---------- Data to process ----------
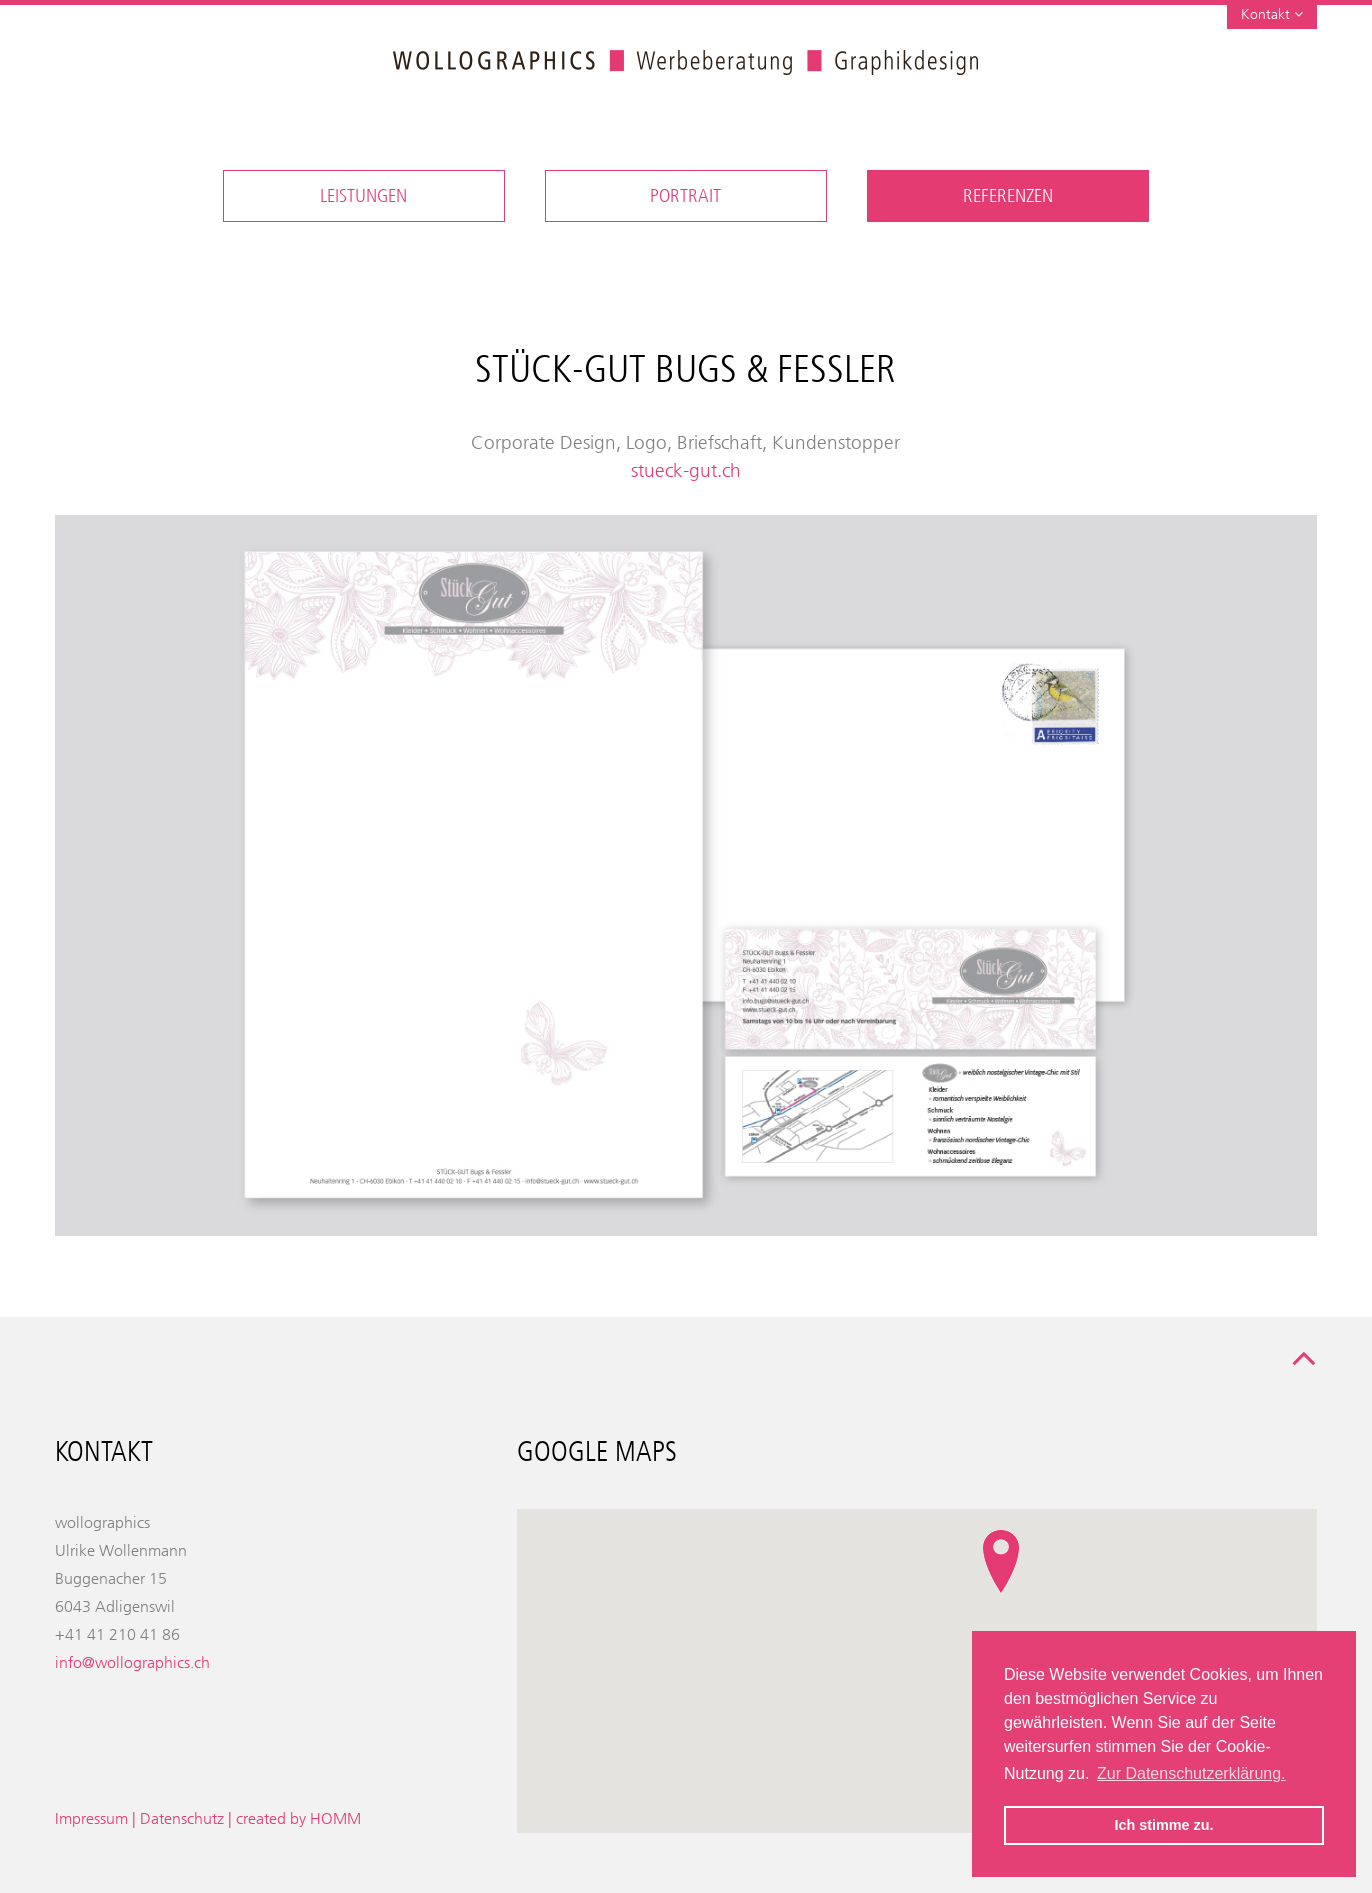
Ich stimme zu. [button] (1163, 1825)
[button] (1001, 1562)
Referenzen (1008, 196)
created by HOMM (298, 1818)
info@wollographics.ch (132, 1662)
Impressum (91, 1818)
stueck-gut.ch (686, 470)
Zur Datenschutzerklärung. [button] (1191, 1773)
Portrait (685, 196)
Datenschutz (182, 1818)
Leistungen (363, 196)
----------
▸ Assignment: Go through the records above and, whenever a line includes the word "button", copy it.

▸ Exercise result:
Ich stimme zu. [button] (1163, 1825)
[button] (1001, 1562)
Zur Datenschutzerklärung. [button] (1191, 1773)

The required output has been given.